After shareholder criticism of the publishing group's strategy and governance, he resigned from RCS MediaGroup following the company's board meeting in September, rejoining Vodafone in October 2006 as CEO Europe and succeeding Sir Julian Horn-Smith as deputy CEO.

Commenting to the Italian press in 2007 that he had no interest in taking the CEO's job at Telecom Italia, Colao succeeded Vodafone CEO Arun Sarin on 29 July 2008. During his time in office, Vodafone sold out of the United States with a $130 billion exit from a joint venture with Verizon and bought the German and eastern European cable networks of Liberty Global for $18 billion (turning Vodafone into Europe's largest broadband provider).

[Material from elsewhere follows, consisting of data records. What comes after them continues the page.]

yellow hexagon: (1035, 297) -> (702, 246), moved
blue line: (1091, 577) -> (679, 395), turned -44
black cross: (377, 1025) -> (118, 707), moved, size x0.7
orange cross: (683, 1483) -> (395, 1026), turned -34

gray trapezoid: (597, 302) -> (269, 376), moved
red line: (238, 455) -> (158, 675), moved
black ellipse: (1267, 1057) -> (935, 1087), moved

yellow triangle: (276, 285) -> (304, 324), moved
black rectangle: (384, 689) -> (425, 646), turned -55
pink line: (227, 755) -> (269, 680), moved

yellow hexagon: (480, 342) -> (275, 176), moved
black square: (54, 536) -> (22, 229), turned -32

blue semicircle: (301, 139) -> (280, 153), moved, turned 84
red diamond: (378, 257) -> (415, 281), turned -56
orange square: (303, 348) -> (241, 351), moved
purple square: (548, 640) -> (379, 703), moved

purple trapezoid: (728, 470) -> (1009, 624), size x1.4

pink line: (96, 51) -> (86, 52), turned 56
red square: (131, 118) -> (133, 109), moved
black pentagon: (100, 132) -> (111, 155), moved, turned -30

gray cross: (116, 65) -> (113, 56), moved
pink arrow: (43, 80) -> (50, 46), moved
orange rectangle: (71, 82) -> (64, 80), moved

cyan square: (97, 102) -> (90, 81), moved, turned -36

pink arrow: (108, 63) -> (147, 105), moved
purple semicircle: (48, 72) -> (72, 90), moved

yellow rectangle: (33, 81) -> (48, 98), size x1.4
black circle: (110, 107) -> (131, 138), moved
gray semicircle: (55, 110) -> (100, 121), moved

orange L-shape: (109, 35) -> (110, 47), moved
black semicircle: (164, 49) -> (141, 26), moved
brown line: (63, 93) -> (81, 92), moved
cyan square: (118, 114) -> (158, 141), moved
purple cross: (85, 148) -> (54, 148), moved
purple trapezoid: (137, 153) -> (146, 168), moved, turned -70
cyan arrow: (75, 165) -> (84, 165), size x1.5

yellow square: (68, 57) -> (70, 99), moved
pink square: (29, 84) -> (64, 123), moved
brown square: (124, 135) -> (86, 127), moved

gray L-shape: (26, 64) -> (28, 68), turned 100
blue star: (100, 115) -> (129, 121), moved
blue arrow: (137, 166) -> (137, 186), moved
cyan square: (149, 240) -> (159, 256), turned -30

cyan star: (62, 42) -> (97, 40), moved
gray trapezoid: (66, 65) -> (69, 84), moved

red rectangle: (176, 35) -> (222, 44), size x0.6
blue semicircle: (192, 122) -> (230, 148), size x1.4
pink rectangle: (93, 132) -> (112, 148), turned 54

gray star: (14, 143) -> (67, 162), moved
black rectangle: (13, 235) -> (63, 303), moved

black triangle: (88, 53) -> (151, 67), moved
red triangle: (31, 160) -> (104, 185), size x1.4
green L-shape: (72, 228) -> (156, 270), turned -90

In May 2018, Colao announced that he would step down as Vodafone CEO effective October 2018, and was succeeded by the finance director Nick Read. In July 2019, he became a special adviser of General Atlantic.

In 2024 he received an Honorary Doctorate of Laws from the University of Bath.

==Political career==
In April 2020, Colao was appointed by the Italian government led by Giuseppe Conte as the leader of a special task force to handle the 'Phase 2' of the emergency for the COVID-19 pandemic. He submitted a proposed plan in June 2020 that was largely ignored by the government.

In February 2021, he was appointed Minister of Technological Innovation and Digital Transition in Mario Draghi's government.

==Other activities==
===Corporate boards===
- General Atlantic, Senior Advisor (since 2019)
- Verizon, Member of the Board of Directors (since 2019)
- Unilever, Non-Executive Member of the Board of Directors (since 2015)

===Non-profit organizations===
- Bocconi University, Member of the International Advisory Council
- European Round Table of Industrialists (ERT), Member

==Personal life==
Colao has been married since 1992. His wife and two children reside with him in South Kensington, Greater London. Colao is a reserve officer in the Carabinieri.